In this wild era where bourbon obsessives will eagerly pay 600 bucks for one of 50,000 or so yearly bottles of the aforementioned Stagg, you would think the fact Charbay remains extremely limited and very expensive would be a positive. Those two attributes are typically catnip to American whiskey collectors, but maybe the atypical flavor profile continues to scare so many off. It shouldn’t.
“Marko not only created a completely idiosyncratic style, but also it’s wildly delicious, intense and bombastic,” believes Othenin-Girard, who tells me that new R5 releases “do pretty well” at K&L these days.
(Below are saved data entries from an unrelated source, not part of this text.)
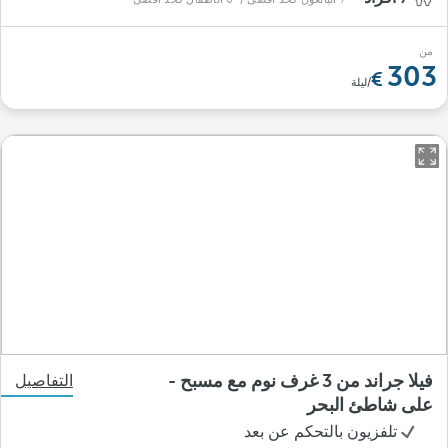
من
303
/ليلة
فيلا جراند من 3 غرف نوم مع مسبح -
التفاصيل
على شاطئ البحر
تلفزيون بالتحكم عن بعد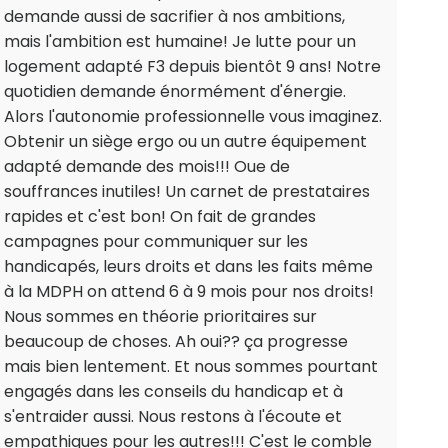
demande aussi de sacrifier à nos ambitions,
mais l'ambition est humaine! Je lutte pour un
logement adapté F3 depuis bientôt 9 ans! Notre
quotidien demande énormément d'énergie.
Alors l'autonomie professionnelle vous imaginez.
Obtenir un siège ergo ou un autre équipement
adapté demande des mois!!! Oue de
souffrances inutiles! Un carnet de prestataires
rapides et c'est bon! On fait de grandes
campagnes pour communiquer sur les
handicapés, leurs droits et dans les faits même
à la MDPH on attend 6 à 9 mois pour nos droits!
Nous sommes en théorie prioritaires sur
beaucoup de choses. Ah oui?? ça progresse
mais bien lentement. Et nous sommes pourtant
engagés dans les conseils du handicap et à
s'entraider aussi. Nous restons à l'écoute et
empathiques pour les autres!!! C'est le comble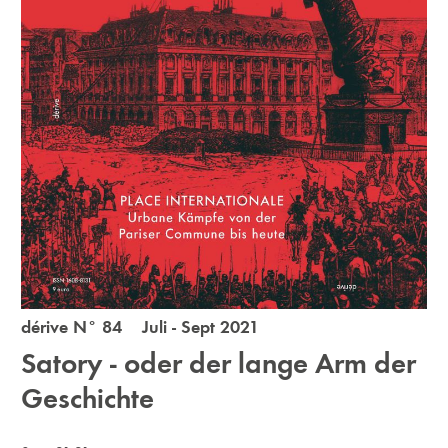
dérive N° 84 Juli - Sept 2021
Satory - oder der lange Arm der
Geschichte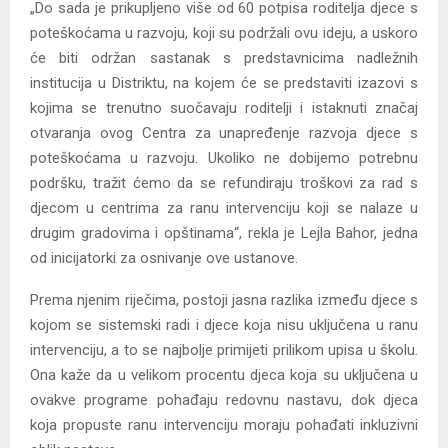
„Do sada je prikupljeno više od 60 potpisa roditelja djece s
poteškoćama u razvoju, koji su podržali ovu ideju, a uskoro
će biti održan sastanak s predstavnicima nadležnih
institucija u Distriktu, na kojem će se predstaviti izazovi s
kojima se trenutno suočavaju roditelji i istaknuti značaj
otvaranja ovog Centra za unapređenje razvoja djece s
poteškoćama u razvoju. Ukoliko ne dobijemo potrebnu
podršku, tražit ćemo da se refundiraju troškovi za rad s
djecom u centrima za ranu intervenciju koji se nalaze u
drugim gradovima i opštinama“, rekla je Lejla Bahor, jedna
od inicijatorki za osnivanje ove ustanove.
Prema njenim riječima, postoji jasna razlika između djece s
kojom se sistemski radi i djece koja nisu uključena u ranu
intervenciju, a to se najbolje primijeti prilikom upisa u školu.
Ona kaže da u velikom procentu djeca koja su uključena u
ovakve programe pohađaju redovnu nastavu, dok djeca
koja propuste ranu intervenciju moraju pohađati inkluzivni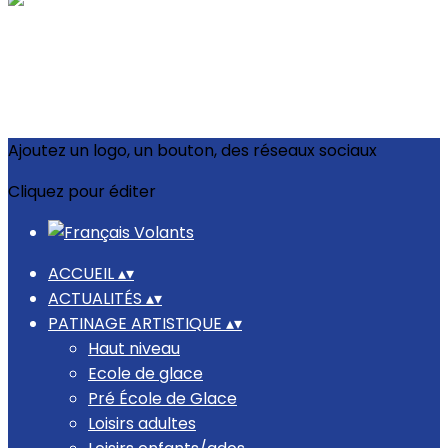
Ajoutez un logo, un bouton, des réseaux sociaux
Cliquez pour éditer
ACCUEIL
▴
▾
ACTUALITÉS
▴
▾
PATINAGE ARTISTIQUE
▴
▾
Haut niveau
Ecole de glace
Pré École de Glace
Loisirs adultes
Some of the biggest fans of Charbay are the creative forces behind Wolves Whiskey, an ultra-hip, Hollywood-based label launched by fashion mavens Jon Buscemi and James Bond in 2019. Wanting to dip their toes into the whiskey industry, they could have done what everyone else does and sourced the same bourbon that is made in a big factory in Indiana called MGP. Being that Wolves Whiskey comes in lavish, Italian sheep-skin labeled bottles and is released online like sneaker drops, it would have made perfect sense to consider the liquid secondary. But, after being introduced to the “wacky shit” (Buscemi’s words) being distilled by Karakasevic, they knew they had no choice but to source some Charbay and let him blend it into what would become their initial release, called First Run.
“A lot of what MGP makes is excellent juice,” says Jeremy Joseph, the company CEO. “That said, there’s nothing like what Marko does.”
And maybe this flashy association with Wolves will be what finally nudges Charbay, and Karakasevic, into the whiskey mainstream. Lately, I’ve noticed older bottlings of Charbay steadily rising in value: if you can find it, Release I sells for around $5,000 these days and other coveted bottlings have begun appearing on online auction sites. Charbay has become the rare word-of-mouth sensation in the whiskey business whose desirability is driven, not by online hype, but because of pure flavor.
“So many craft distillers are trying to do something ‘different,’” says Othenin-Girard. “But they forget to make it delicious.”
Aaron Goldfarb is the author of Hacking Whiskey: Smoking, Blending, Fat Washing, and Other Whiskey Experiments.